(What needs to be done)
Copy each line of the data below exactly, leaving out pictures.
"""
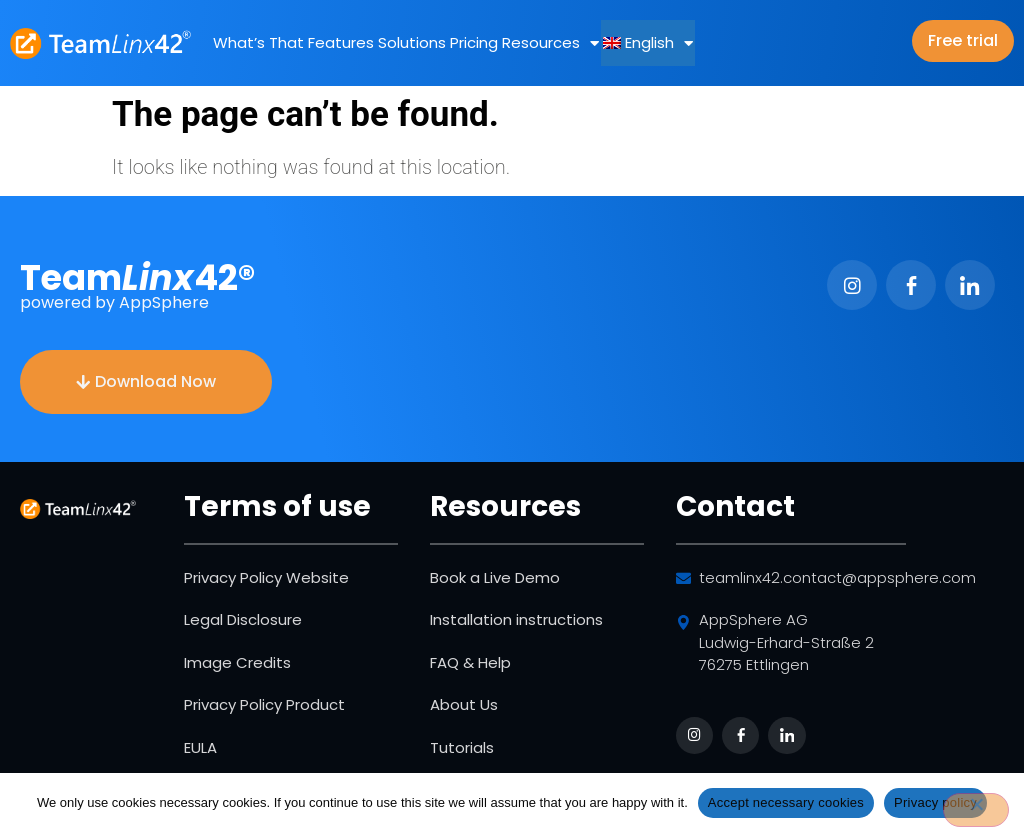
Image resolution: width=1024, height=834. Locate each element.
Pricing (474, 42)
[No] (976, 810)
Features (341, 42)
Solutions (412, 42)
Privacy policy (935, 802)
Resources (550, 43)
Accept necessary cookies (786, 802)
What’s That (258, 42)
"""
(Written response)
Image resolution: width=1024, height=834. Locate each element.
Pricing (474, 42)
[No] (976, 810)
Features (341, 42)
Solutions (412, 42)
Privacy policy (935, 802)
Resources (550, 43)
Accept necessary cookies (786, 802)
What’s That (258, 42)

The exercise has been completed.